The challenge of deep particle deposition must be met with knowledge of aerosol fundamentals and the appropriate equipment.
Given the popularity of one aerosolized b-agonist, it might appear that contemporary aerosol therapy is exclusively concerned with bronchodilation. It is certainly true (and for good reason) that bronchodilators make up the lion’s share of drugs administered to patients via the aerosol route. They are, however, far from being the only agents that can be inhaled in particulate form. Barach et al1 first described the use of an aerosolized antibiotic for the treatment of a pulmonary infection as early as 1942. Since then, aerosol therapy using many different antimicrobial agents (such as gentamicin, carbenicillin, kanamycin, polymyxin, tobramycin, ribavirin, and pentamidine) has been reported, with varying degrees of success. Further, an even greater variety of nonantimicrobial agents have been aerosolized in recent years. This group has included various corticosteroids and other drugs such as amiloride, antiproteases, cyclosporine, heparin, insulin, morphine, prostacyclin, surfactant, and recombinant human DNase (rhDNase). Aerosolization of some of these drugs remains in the investigative stage at present, although inhaled insulin is nearly ready for commercial use and tobramycin and rhDNase are now commercial products (used primarily to treat cystic fibrosis). Other drugs will almost certainly become available for use as aerosols over the next few years.

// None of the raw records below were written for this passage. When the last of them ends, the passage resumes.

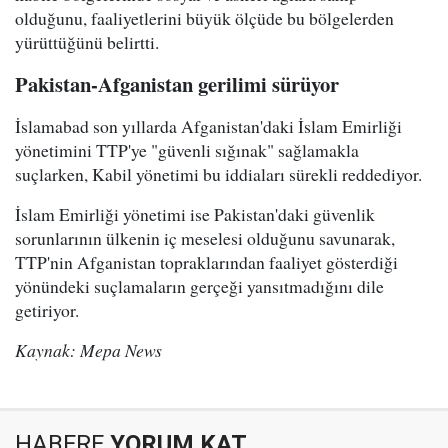
olduğunu, faaliyetlerini büyük ölçüde bu bölgelerden
yürüttüğünü belirtti.
Pakistan-Afganistan gerilimi sürüyor
İslamabad son yıllarda Afganistan'daki İslam Emirliği
yönetimini TTP'ye "güvenli sığınak" sağlamakla
suçlarken, Kabil yönetimi bu iddiaları sürekli reddediyor.
İslam Emirliği yönetimi ise Pakistan'daki güvenlik
sorunlarının ülkenin iç meselesi olduğunu savunarak,
TTP'nin Afganistan topraklarından faaliyet gösterdiği
yönündeki suçlamaların gerçeği yansıtmadığını dile
getiriyor.
Kaynak: Mepa News
HABERE
YORUM KAT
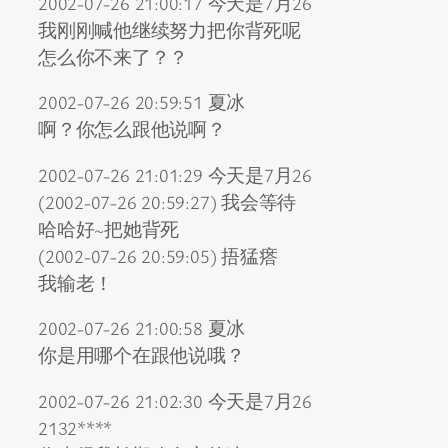
2002-07-26 21:00:17 今天是7月26
我刚刚喊他继续努力把你背死呢
怎么你不来了？？
2002-07-26 20:59:51 夏冰
啊？你怎么跟他说啊？
2002-07-26 21:01:29 今天是7月26
(2002-07-26 20:59:27) 我会等待
哈哈好~把她背死
(2002-07-26 20:59:05) 捂猛瘩
我输老！
2002-07-26 21:00:58 夏冰
你是用哪个在跟他说哦？
2002-07-26 21:02:30 今天是7月26
2132****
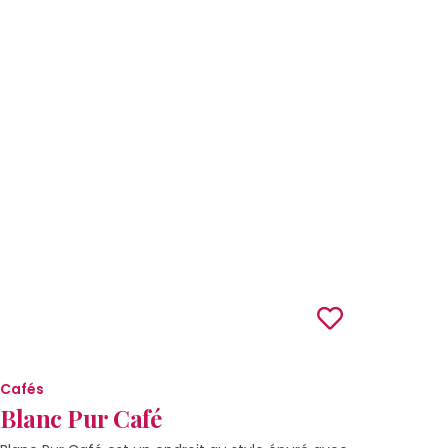
Cafés
Blanc Pur Café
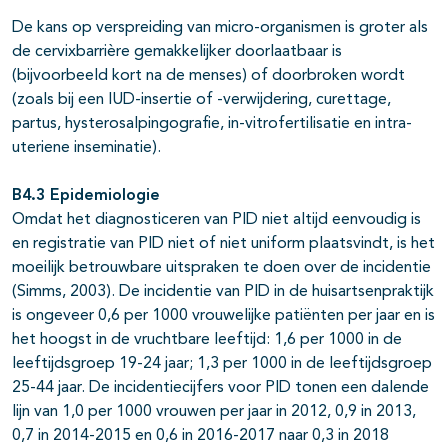
De kans op verspreiding van micro-organismen is groter als
de cervixbarrière gemakkelijker doorlaatbaar is
(bijvoorbeeld kort na de menses) of doorbroken wordt
(zoals bij een IUD-insertie of -verwijdering, curettage,
partus, hysterosalpingografie, in-vitrofertilisatie en intra-
uteriene inseminatie).
B4.3 Epidemiologie
Omdat het diagnosticeren van PID niet altijd eenvoudig is
en registratie van PID niet of niet uniform plaatsvindt, is het
moeilijk betrouwbare uitspraken te doen over de incidentie
(Simms, 2003). De incidentie van PID in de huisartsenpraktijk
is ongeveer 0,6 per 1000 vrouwelijke patiënten per jaar en is
het hoogst in de vruchtbare leeftijd: 1,6 per 1000 in de
leeftijdsgroep 19-24 jaar; 1,3 per 1000 in de leeftijdsgroep
25-44 jaar. De incidentiecijfers voor PID tonen een dalende
lijn van 1,0 per 1000 vrouwen per jaar in 2012, 0,9 in 2013,
0,7 in 2014-2015 en 0,6 in 2016-2017 naar 0,3 in 2018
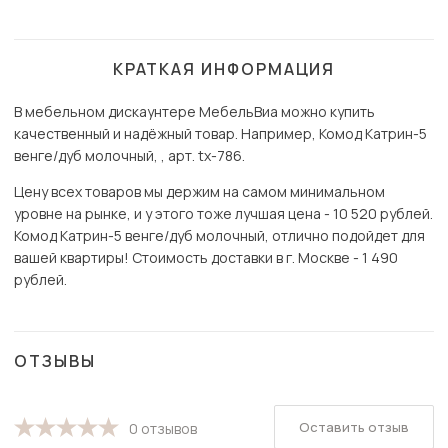
КРАТКАЯ ИНФОРМАЦИЯ
В мебельном дискаунтере МебельВиа можно купить
качественный и надёжный товар. Например, Комод Катрин-5
венге/дуб молочный, , арт. tx-786.
Цену всех товаров мы держим на самом минимальном
уровне на рынке, и у этого тоже лучшая цена - 10 520 рублей.
Комод Катрин-5 венге/дуб молочный, отлично подойдет для
вашей квартиры! Стоимость доставки в г. Москве - 1 490
рублей.
ОТЗЫВЫ
Оставить отзыв
0 отзывов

One could argue that aerosolized bronchodilator administration is on autopilot. After all, it has evolved to become the epitome of routine therapy. User-friendly metered-dose inhalers (MDIs), dry-powder inhalers, and simple pneumatic small-volume nebulizers (SVNs) and air compressors have become ubiquitous. This type of aerosol therapy is being widely performed by RCPs, nurse practitioners, nurses, physicians, emergency medical personnel, school nurses, and physicians’ office assistants, not to mention patients and their families. This is good because the timely administration of aerosolized bronchodilators is a very significant factor in the successful treatment of asthma and related pulmonary conditions. The unfortunate aspect is the complacency that may have developed with respect to the technical requirements of aerosol therapy. Giving aerosol therapy looks too easy, but it may not always be as easy as it looks.
Arguably, providing aerosolized bronchodilator therapy requires little finesse and only a small amount of attention to detail. The nebulizer does not need any special attributes, and particle size distribution is not particularly crucial. For bronchodilator therapy, a nebulizer is not always required, inasmuch as MDI formulations of many bronchodilators are widely available. The site of aerosolized bronchodilator deposition may not be particularly important either, because b-agonists absorbed in upper airways can reach and stimulate receptor sites in lower airways through the bronchial circulation. Such is not necessarily the case, however, for other agents that require deeper pulmonary deposition for the treatment of endobronchial infection, for example. In the case of most of the experimental new drugs, the first (and, possibly, only) method of administration will be nebulization because MDI preparations are not unavailable. Therefore, it is important that practitioners be able to distinguish between the methods and devices routinely used to administer aerosolized bronchodilators and the more demanding techniques and devices used to administer aerosols that require deep deposition.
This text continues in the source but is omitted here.